Vertex announces first CRISPR gene-editing therapy
Published on 23 November 2023
Milton Park occupier Vertex has announced the world’s first regulatory authorisation of a CRISPR-based gene-editing therapy.
Vertex Pharmaceuticals and CRISPR Therapeutics announced that the UK Medicines and Healthcare products Regulatory Agency (MHRA) has granted conditional marketing authorisation for CASGEVY™. A CRISPR/Cas9 gene-edited therapy, it’s designed for the treatment of sickle cell disease (SCD) and transfusion-dependent beta thalassemia (TDT).
CASGEVY has been authorised for the treatment of eligible patients 12 years of age and older with SCD with recurrent vaso-occlusive crises (VOCs) or TDT, for whom a human leukocyte antigen (HLA) matched related hematopoietic stem cell donor is not available.

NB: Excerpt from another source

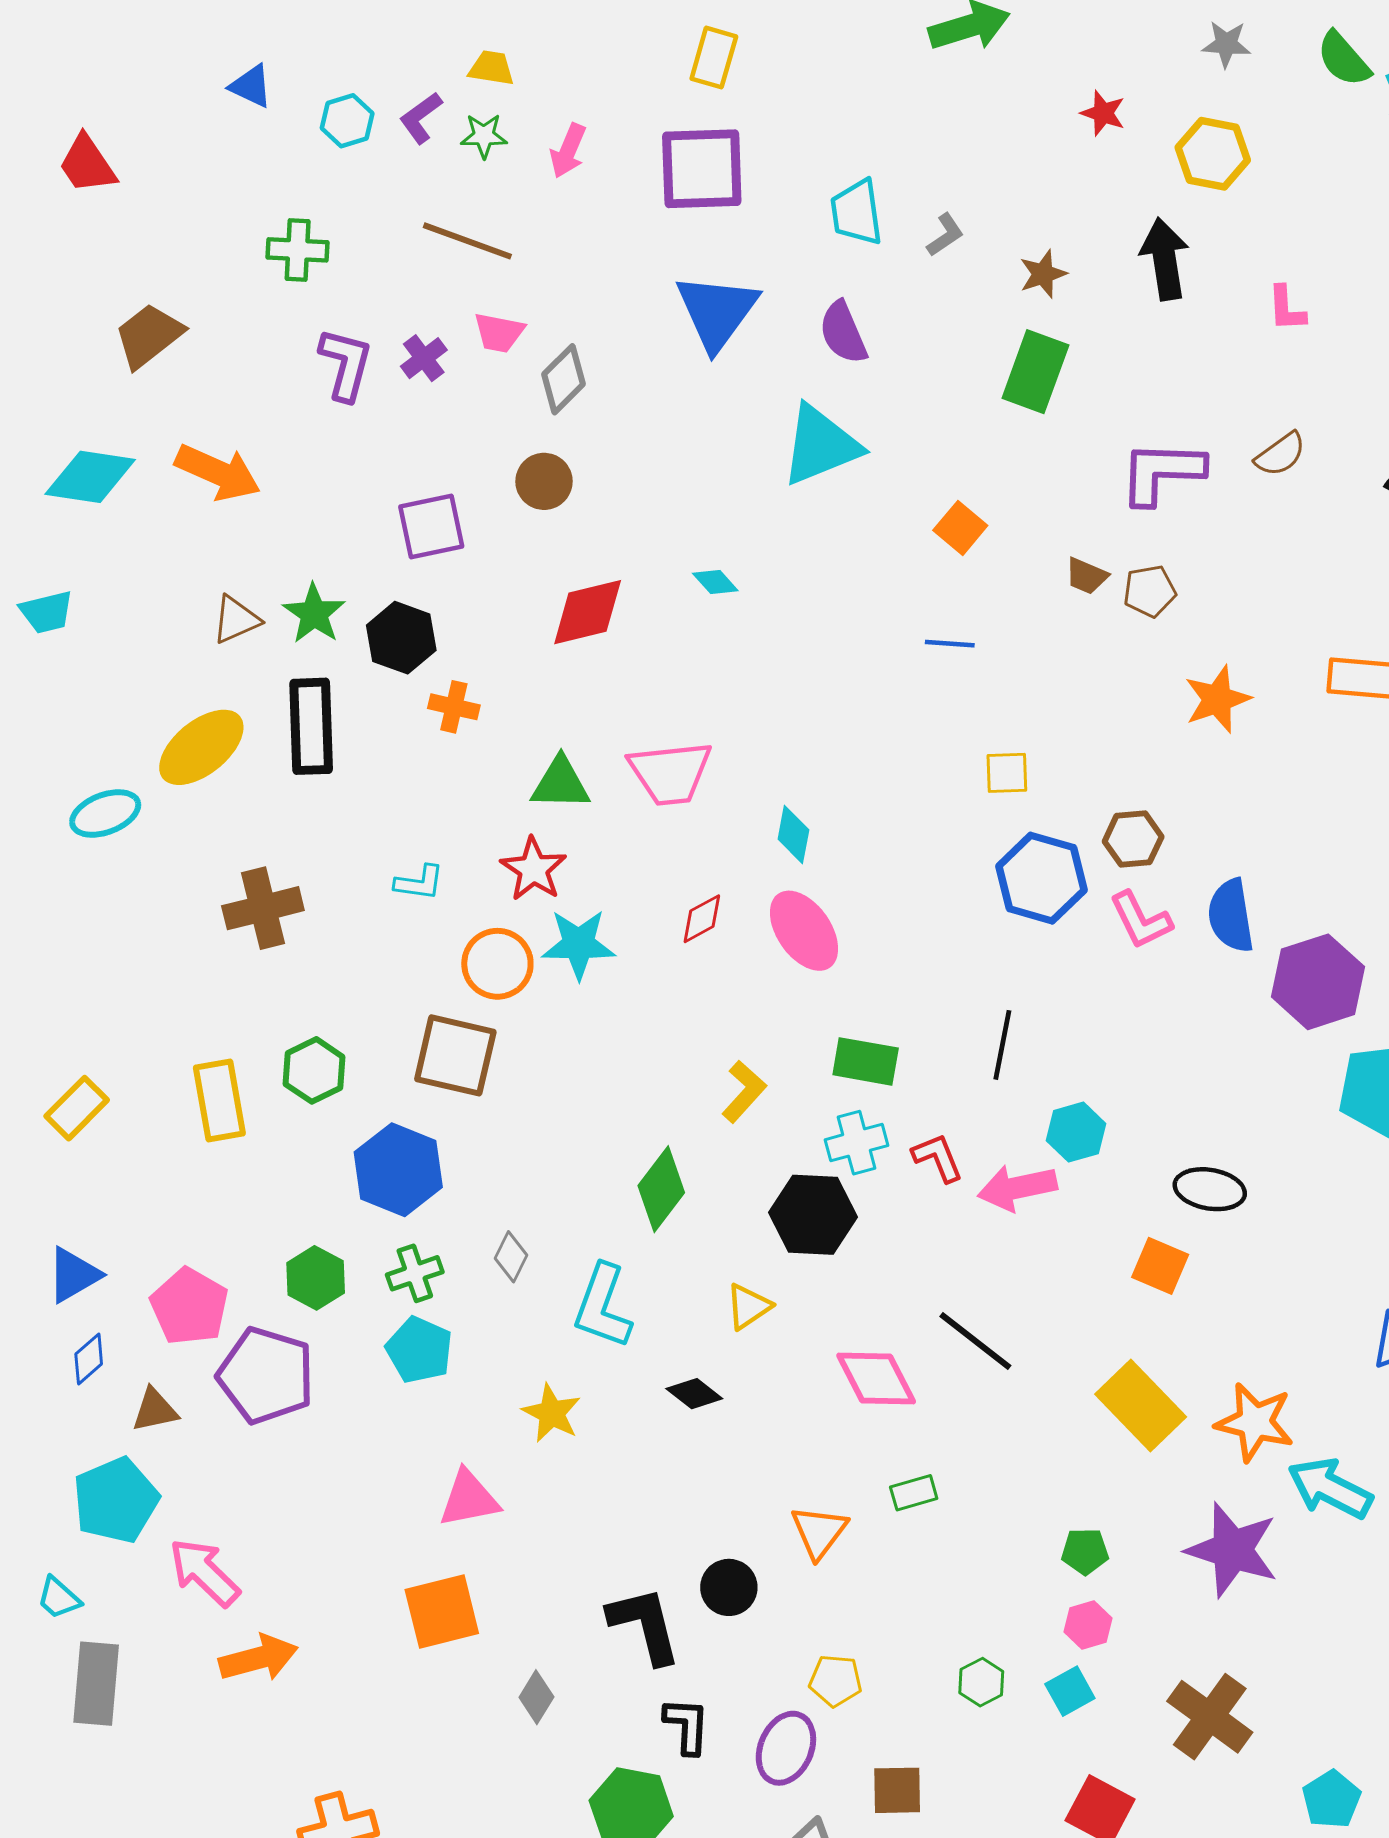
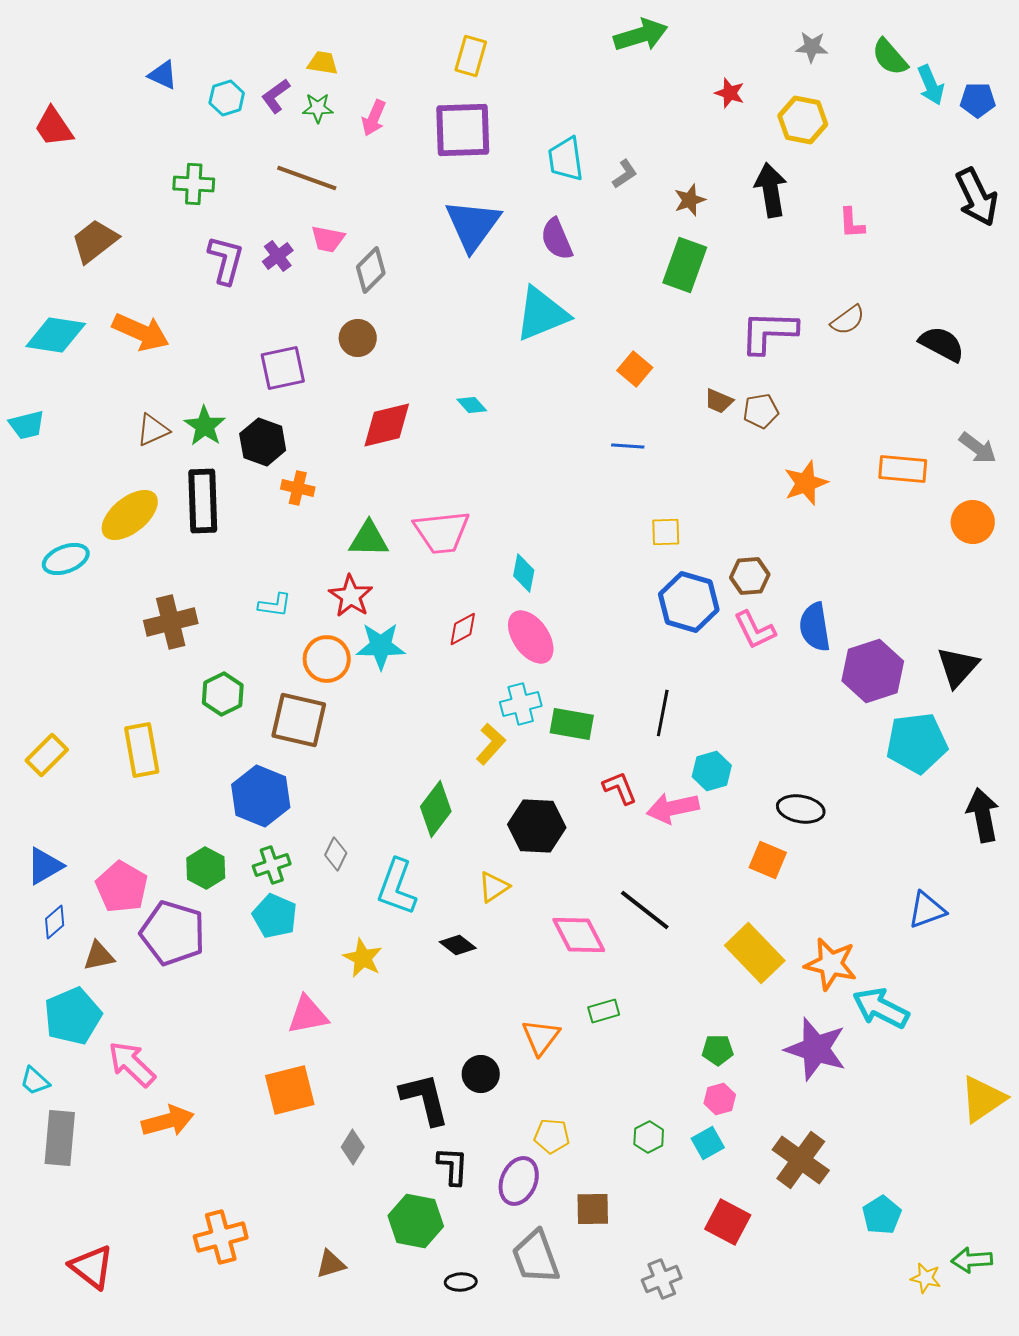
green hexagon: (314, 1070) -> (223, 694), moved
cyan cross: (857, 1143) -> (521, 704), moved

There are an estimated 2,000 patients eligible for CASGEVY in the UK.
“Today is a historic day in science and medicine: this authorisation of CASGEVY in Great Britain is the first regulatory authorisation of a CRISPR-based therapy in the world,” said Reshma Kewalramani, M.D., Chief Executive Officer and President of Vertex.
“I hope this represents the first of many applications of this Nobel Prize winning technology to benefit eligible patients with serious diseases,” said Samarth Kulkarni, Ph.D., Chairman and Chief Executive Officer of CRISPR Therapeutics.

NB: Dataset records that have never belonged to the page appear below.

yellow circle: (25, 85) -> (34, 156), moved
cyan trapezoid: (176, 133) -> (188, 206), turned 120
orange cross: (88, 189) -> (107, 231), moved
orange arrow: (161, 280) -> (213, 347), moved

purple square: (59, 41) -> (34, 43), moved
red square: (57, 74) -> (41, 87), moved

In two global clinical trials of CASGEVY in SCD and TDT, the trials met their respective primary outcome of becoming free from severe VOCs or transfusion independent for at least 12 consecutive months. Once achieved, these benefits are potentially expected to be life-long. The safety profile of 97 SCD and TDT patients treated to date with CASGEVY in these ongoing studies is generally consistent with myeloablative conditioning with busulfan and hematopoietic stem cell transplant.
“This authorisation offers a new option for eligible patients who are waiting for innovative therapies, and I look forward to patients having access to this therapy as quickly as possible,” said Professor Josu de la Fuente, Principal Investigator in the CLIMB-111 and CLIMB-121 studies, Professor of Practice (Cellular & Gene Therapy) at Imperial College London, and Consultant Haematologist at Imperial College Healthcare NHS Trust.
In the UK, exa-cel was granted an Innovation Passport under the Innovative Licensing and Access Pathway (ILAP) from the MHRA, and Vertex is already working closely with national health authorities to secure access for eligible patients as quickly as possible.
Vertex has also just announced that the European Medicines Agency (EMA) has validated a Type II variation application to the Marketing Authorisation for KAFTRIO® (ivacaftor/tezacaftor/elexacaftor) in combination with ivacaftor. If approved, c. 2,800 people with cystic fibrosis in the European Union ages 2 and above could receive a medicine that treats the underlying cause of their disease for the first time.